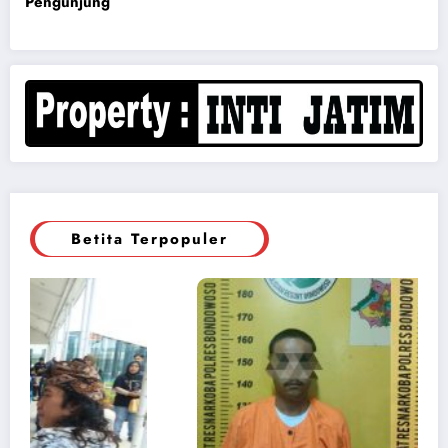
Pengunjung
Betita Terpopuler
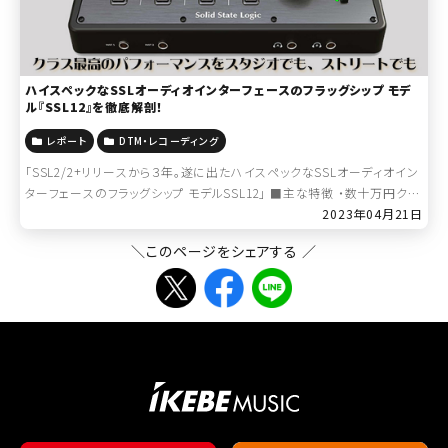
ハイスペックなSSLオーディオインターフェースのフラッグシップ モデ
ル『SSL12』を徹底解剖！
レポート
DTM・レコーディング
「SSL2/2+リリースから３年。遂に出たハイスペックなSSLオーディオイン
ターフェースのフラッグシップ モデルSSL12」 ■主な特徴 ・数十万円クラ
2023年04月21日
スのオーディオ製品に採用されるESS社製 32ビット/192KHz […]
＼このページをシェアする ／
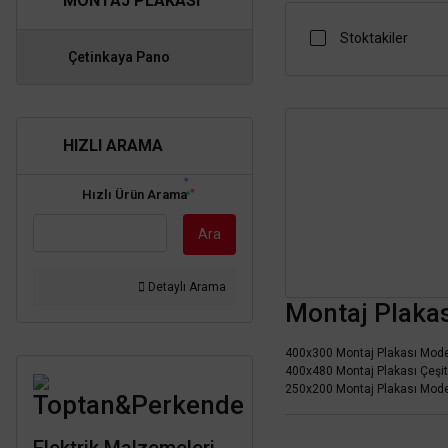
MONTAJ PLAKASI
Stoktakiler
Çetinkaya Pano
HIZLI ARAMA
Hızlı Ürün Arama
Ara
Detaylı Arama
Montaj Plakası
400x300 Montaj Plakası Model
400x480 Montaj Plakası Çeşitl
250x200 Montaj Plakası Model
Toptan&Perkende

---------------

**Aim of the exercise:**
What is needed is an exact copy of all the data, with no images in it.

**Completed task:**
Pengunjung
Betita Terpopuler
ハイスペックなSSLオーディオインターフェースのフラッグシップ モデ
ル『SSL12』を徹底解剖！
レポート
DTM・レコーディング
「SSL2/2+リリースから３年。遂に出たハイスペックなSSLオーディオイン
ターフェースのフラッグシップ モデルSSL12」 ■主な特徴 ・数十万円クラ
2023年04月21日
スのオーディオ製品に採用されるESS社製 32ビット/192KHz […]
＼このページをシェアする ／
MONTAJ PLAKASI
Stoktakiler
Çetinkaya Pano
HIZLI ARAMA
Hızlı Ürün Arama
Ara
Detaylı Arama
Montaj Plakası
400x300 Montaj Plakası Model
400x480 Montaj Plakası Çeşitl
250x200 Montaj Plakası Model
Toptan&Perkende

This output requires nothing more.